File: lex.el.html
This file handles the creation of lexical analyzers for different languages in Emacs Lisp. The purpose of a lexical analyzer is to convert a buffer into a list of lexical tokens. Each token contains the token class (such as 'number, 'symbol, 'IF, etc) and the location in the buffer it was found. Optionally, a token also contains a string representing what is at the designated buffer location.
Tokens are pushed onto a token stream, which is basically a list of all the lexical tokens from the analyzed region. The token stream is then handed to the grammar which parsers the file.
; How it works
Each analyzer specifies a condition and forms. These conditions
and forms are assembled into a function by define-lex that does
the lexical analysis.
In the lexical analyzer created with define-lex, each condition
is tested for a given point. When the condition is true, the forms
run.
The forms can push a lexical token onto the token stream. The analyzer forms also must move the current analyzer point. If the analyzer point is moved without pushing a token, then the matched syntax is effectively ignored, or skipped.
Thus, starting at the beginning of a region to be analyzed, each condition is tested. One will match, and a lexical token might be pushed, and the point is moved to the end of the lexical token identified. At the new position, the process occurs again until the end of the specified region is reached.
; How to use semantic-lex
To create a lexer for a language, use the define-lex macro.

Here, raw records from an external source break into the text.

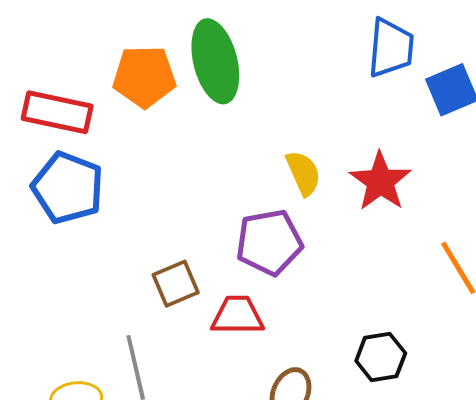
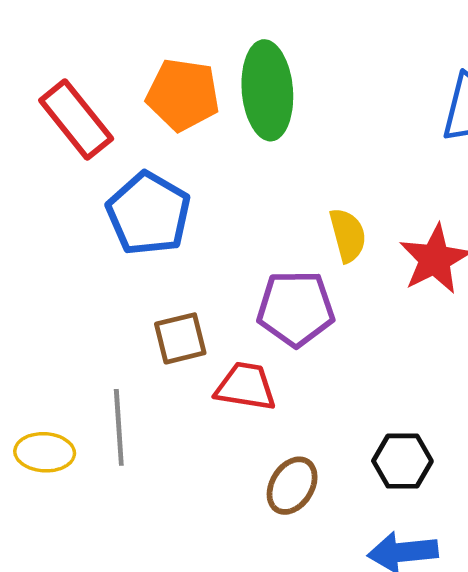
red rectangle: (57, 112) -> (76, 119), turned 30
blue pentagon: (68, 188) -> (149, 214), moved

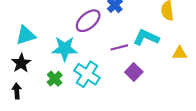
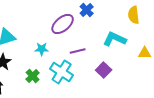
purple line: (119, 47) -> (78, 51), moved
cyan star: (65, 49) -> (42, 49), size x0.6

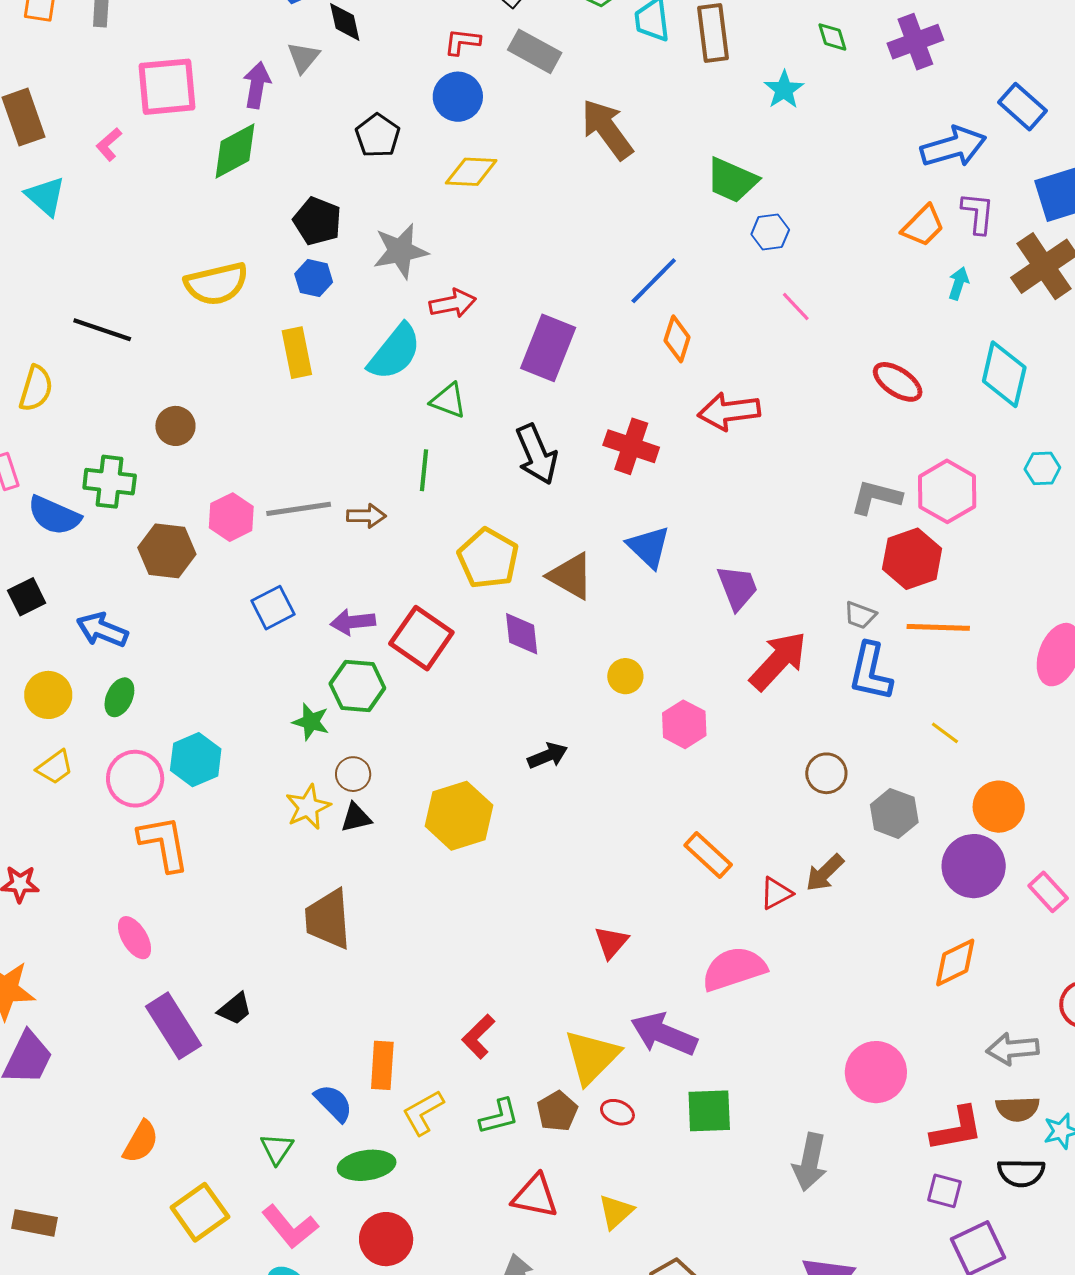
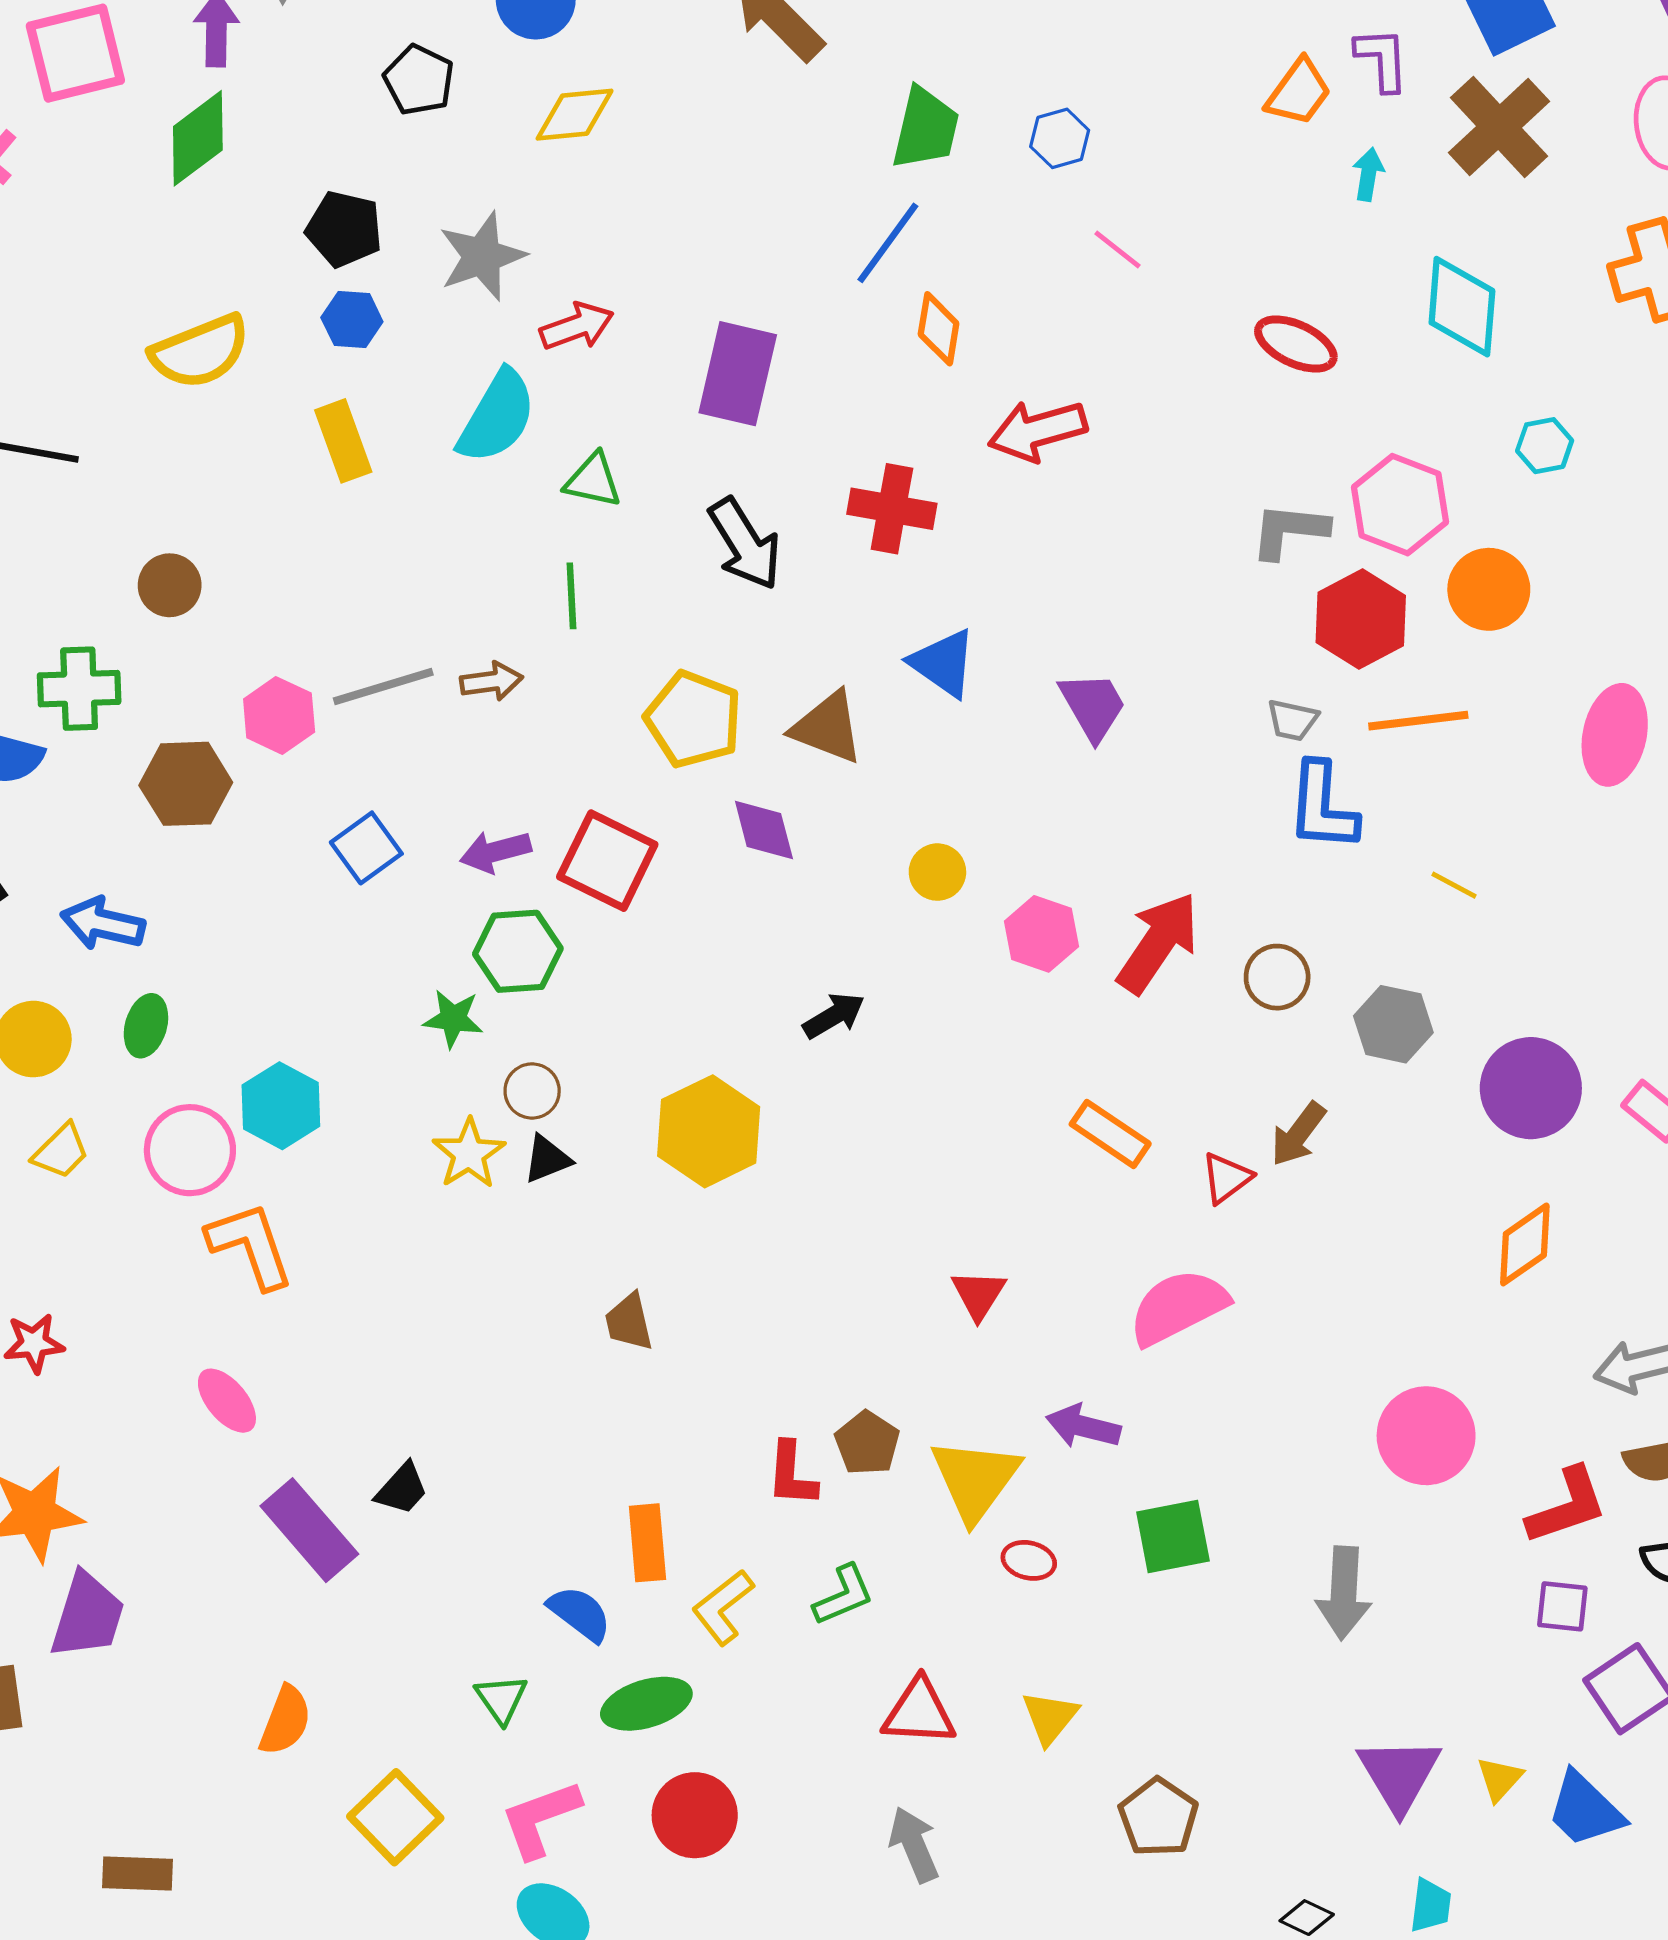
green trapezoid: (732, 180) -> (926, 128), moved, turned -92
red arrow: (778, 661) -> (1158, 943), moved
orange circle: (999, 807) -> (1489, 589), moved
brown trapezoid: (328, 919) -> (629, 1322), moved, size x0.6
purple arrow: (664, 1034) -> (1083, 1426), size x0.7
red L-shape: (478, 1036) -> (792, 1474), turned -33
brown pentagon: (557, 1111) -> (867, 1443), moved
pink L-shape: (290, 1227) -> (540, 1819), turned 118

The define-lex macro accepts a list of lexical analyzers. Each
analyzer is created with define-lex-analyzer, or one of the
derivative macros. A single analyzer defines a regular expression
to match text in a buffer, and a short segment of code to create
one lexical token.
Each analyzer has a NAME, DOC, a CONDITION, and possibly some
FORMS. The NAME is the name used in define-lex. The DOC
describes what the analyzer should do.
The CONDITION evaluates the text at the current point in the current buffer. If CONDITION is true, then the FORMS will be executed.
The purpose of the FORMS is to push new lexical tokens onto the list of tokens for the current buffer, and to move point after the matched text.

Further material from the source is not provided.